# ACTIVITY:
Output each line from the one that contains "NextHopRibRequest" to the final line of the data below, exactly, and include nothing else.

# Source data:
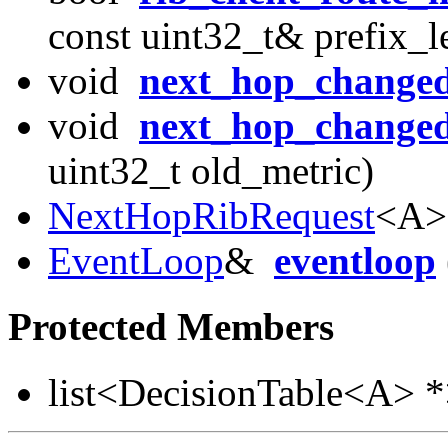
const uint32_t& prefix_l
void
next_hop_change
void
next_hop_change
uint32_t old_metric)
NextHopRibRequest
<A>
EventLoop
&
eventloop
Protected Members
list<DecisionTable<A>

# OUTPUT FOR THIS EXERCISE:
NextHopRibRequest
<A>
EventLoop
&
eventloop
Protected Members
list<DecisionTable<A>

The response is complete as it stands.